The city said an initial investigation revealed "questionable practices" and that further examination would be needed. The practices include excessive reliance on risky real estate investments and a policy that rewarded pension recipients with bonus payments.
The report also outlined possible problems with how the city handled employee health care and other benefits, noting that the investigation uncovered that 13% of city unemployment claims reviewed were likely fraudulent.
In June, roughly a month before Detroit's historic bankruptcy filing, state-appointed Emergency Manager Kevyn Orr called for the city's inspector general and auditor to examine "possible waste, abuse, fraud and corruption" at the two funds, one for police and firefighters and the other for general city workers.
"The purpose of the audit is to help identify how the city can address its present financial crisis and going forward help determine the basis for and what, if any, actions that must be taken," Orr said in a statement.
Spokespeople for the pension funds said they would comment after reviewing the report.
Although the report did not go into detail about the questionable practices, the bonus payments were previously criticized in the city's bankruptcy filings.
According to city records, officials who oversaw the pension funds regularly approved extra payments for current and retired employees in addition to the promised pension benefits, based on the belief that the funds could be more generous when their investments generated positive returns.

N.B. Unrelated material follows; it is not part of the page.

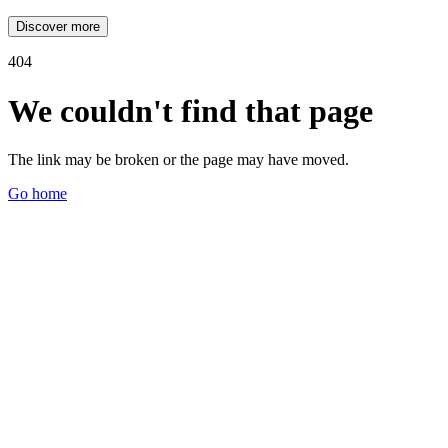
Discover more
404
We couldn't find that page
The link may be broken or the page may have moved.
Go home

A report given to the City Council two years ago showed that those overpayments cost the city at least $1.9 billion from 1987 through 2008.
The practice was eventually stopped by the City Council in 2011. But one of the city's unions has argued it was halted incorrectly and should be reinstated, according to a motion filed with the bankruptcy court this week.

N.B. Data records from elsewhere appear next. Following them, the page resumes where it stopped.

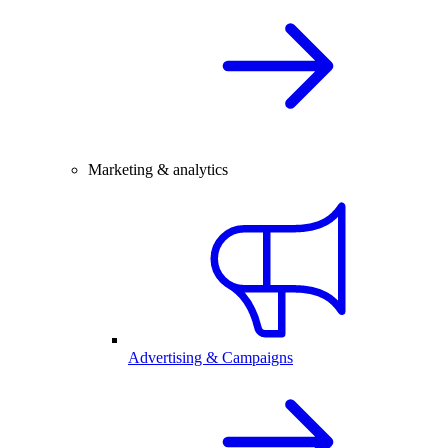
Marketing & analytics
Advertising & Campaigns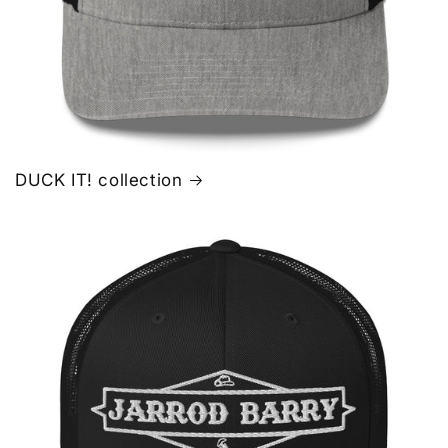
DUCK IT! collection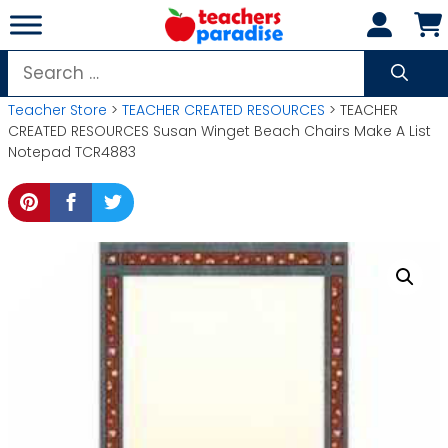
Skip
to
content
Search
for:
Teacher Store
>
TEACHER CREATED RESOURCES
> TEACHER
CREATED RESOURCES Susan Winget Beach Chairs Make A List
Notepad TCR4883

This week, Orr ordered city officials to turn over records related to the bonus payments, which will likely be used as part of the further investigation.
Orr has previously said the funds have a $3.5 billion financial shortfall that makes benefits cuts for both current workers and retirees inevitable. The trustees who control the funds are opposing the city's bankruptcy filing and have countered that the funding situation is far less dire than Orr indicates.
He is also proposing to freeze any future pension benefits for current workers in the city's general pension fund, which he has said is in worse financial shape. The proposal would shift those workers to a 401(k)-style plan for future benefits.